If you don’t
know where you are going, then it doesn’t matter which
road you take. On the other hand, if you have a clear goal
– albeit over the horizon – it is much easier
to plan the safest, cheapest or quickest route to get there.
This is the benefit of having a sound business plan.
The benefits of a business plan
A business plan is like a route map to your destination.
It is not, in itself, the answer to all the questions and
problems your business might face on the way, though it is
an essential first step. However, the only thing worse than
action without planning is planning without action. So a good
business plan has to be one that you can actually implement.
Such a plan helps in four ways:
- It gives your business a sense of direction.
- It convinces others that you have a sense of direction.
- It helps build commitment because you have publicly announced
your objectives.
- It gives you something to measure your progress against
– helping you identify issues early on and take appropriate
action.
This is not just theory either. Research shows that businesses
that undertake regular business planning have an average profit
margin of 54%. For those that do not, the average profit margin
is 35%.
Sense of direction
Your business plan is the first step towards bringing your
dreams to reality. However, it is not something you just do
once at the start of your business, or when you need to raise
funds.
Rather, a business plan should be seen as a continuously
developing document or process. It’s a vehicle to spell
out your vision for what your business will look like at the
end of a given period. It’s also a template for action
and directs everything you and your people should do to move
you towards that vision.
Many businesses fail because they literally do not know what
they are doing. They usually start with a good idea, but are
often distracted by every money-making opportunity that comes
their way. Some of these opportunities may turn out to be
profitable, so it seems logical to follow where they lead
– at least in the short-term. After all, isn’t
money-making what business is all about?
Unfortunately, the answer is not that simple, because, after
a year or so, you may wake up one morning and find you are
no longer in control of the business. The business is controlling
you.
Indeed, what you may have is not so much a business as a
collection of deals. This may be fine until one deal goes
sour and the whole pyramid collapses. Bills still have to
be paid, but you don’t have the income-generating base
to pay them. No one, especially professional financiers, would
invest in a business like that. Also, resources such as time
and cash are scarce for almost all businesses. So you must
have some way to prioritise which opportunities you will pursue
for the maximum long-term benefit.
That is why it’s essential to have a clear vision in
your own mind of where you want your business to go. Writing
it down does two things. It forces you to address the details
of your vision and it also helps you think through how you
will communicate your vision to others.
Convincing others
When you have the direction of your business clear in your
own mind, you can more easily convince others to share it.
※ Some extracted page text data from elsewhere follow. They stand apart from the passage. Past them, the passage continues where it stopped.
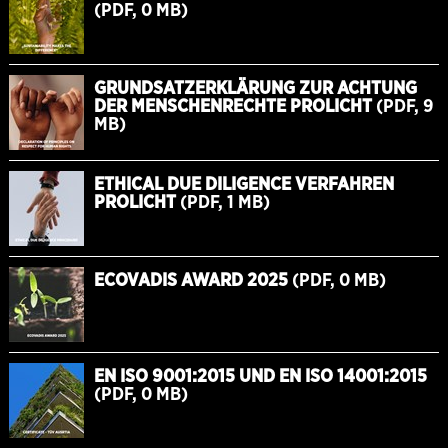
(PDF, 0 MB)
GRUNDSATZERKLÄRUNG ZUR ACHTUNG
DER MENSCHENRECHTE PROLICHT
(PDF, 9
MB)
ETHICAL DUE DILIGENCE VERFAHREN
PROLICHT
(PDF, 1 MB)
ECOVADIS AWARD 2025
(PDF, 0 MB)
EN ISO 9001:2015 UND EN ISO 14001:2015
(PDF, 0 MB)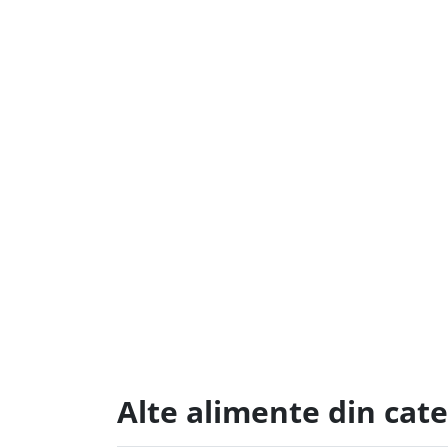
Alte alimente din cate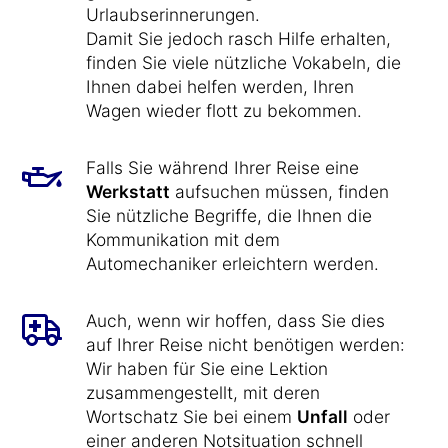
Urlaubserinnerungen.
Damit Sie jedoch rasch Hilfe erhalten,
finden Sie viele nützliche Vokabeln, die
Ihnen dabei helfen werden, Ihren
Wagen wieder flott zu bekommen.
Falls Sie während Ihrer Reise eine
Werkstatt
aufsuchen müssen, finden
Sie nützliche Begriffe, die Ihnen die
Kommunikation mit dem
Automechaniker erleichtern werden.
Auch, wenn wir hoffen, dass Sie dies
auf Ihrer Reise nicht benötigen werden:
Wir haben für Sie eine Lektion
zusammengestellt, mit deren
Wortschatz Sie bei einem
Unfall
oder
einer anderen Notsituation schnell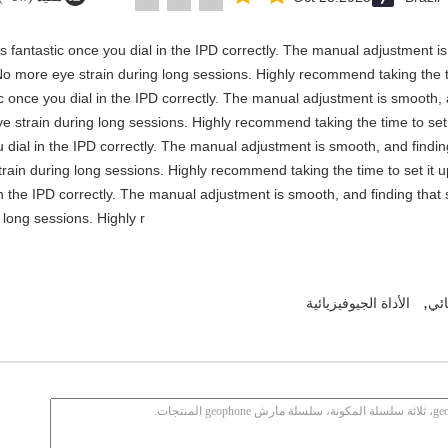
y is fantastic once you dial in the IPD correctly. The manual adjustment 
No more eye strain during long sessions. Highly recommend taking the ti
stic once you dial in the IPD correctly. The manual adjustment is smooth,
e strain during long sessions. Highly recommend taking the time to set i
you dial in the IPD correctly. The manual adjustment is smooth, and findi
rain during long sessions. Highly recommend taking the time to set it up 
 in the IPD correctly. The manual adjustment is smooth, and finding that
long sessions. Highly r
,
ائي
الأداة الجيوفيزيائية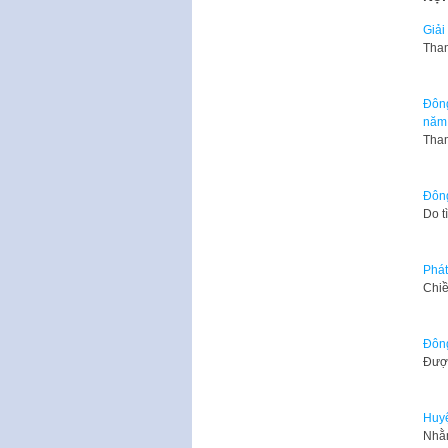
Giải
Tham
Đông
năm
Tham
Đông
Do t
Phát
​Chi
Đông
Được
Huyệ
Nhằm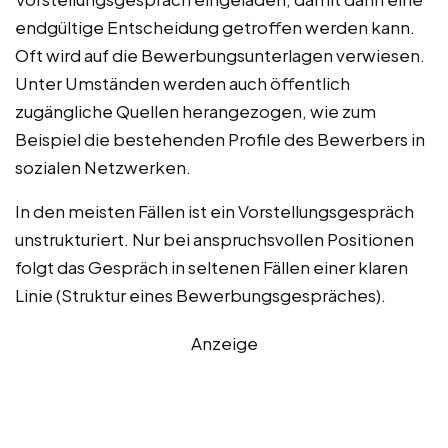
endgültige Entscheidung getroffen werden kann.
Oft wird auf die Bewerbungsunterlagen verwiesen.
Unter Umständen werden auch öffentlich
zugängliche Quellen herangezogen, wie zum
Beispiel die bestehenden Profile des Bewerbers in
sozialen Netzwerken.
In den meisten Fällen ist ein Vorstellungsgespräch
unstrukturiert. Nur bei anspruchsvollen Positionen
folgt das Gespräch in seltenen Fällen einer klaren
Linie (Struktur eines Bewerbungsgespräches).
Anzeige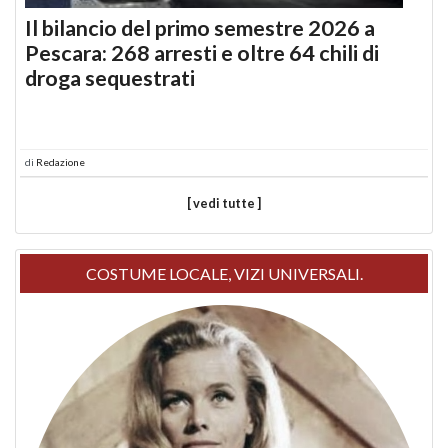
Il bilancio del primo semestre 2026 a
Pescara: 268 arresti e oltre 64 chili di
droga sequestrati
di
Redazione
[ vedi tutte ]
COSTUME LOCALE, VIZI UNIVERSALI.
- First, you share it with your colleagues and employees.
A good plan will set targets by which progress can be measured.
This should lead to a shared sense of achievement that will
help you motivate everyone in the business.
- Second, your plan has to convince your financial backers
– investors, bank managers, the spouse who allows
you to remortgage the house, and anyone else on whose money
you must rely. They will need to be assured that you have
not only thought carefully about the future of the business,
but also that your thoughts are sensible. The fact that
a proper plan exists is as important as what it actually
says.
To this end, there is something really tangible and even
comforting about a solid business plan. It is something to
which everyone can refer – you, your staff, your bankers
and your investors. It is evidence of a shared commitment.
Banks and investors will often demand a business plan as
a matter of course. Even where it is not required, it is a
useful tool to persuade others to invest time, money and effort
in your business. It can also help you to recruit better,
higher-level employees.
The key elements of a business plan
Although it is possible to include all sorts of additional
information, a proper business plan must provide clear and
concise answers to four easy questions:
- Why does the business exist?
- Where does it want to go?
- How will it get there?
- What will it cost?
Or, to put it more technically:
- Why = Purpose
- Where = Objectives
- How = Strategy
- What cost = Budget
Purpose
Your purpose is sometimes called a “mission statement”.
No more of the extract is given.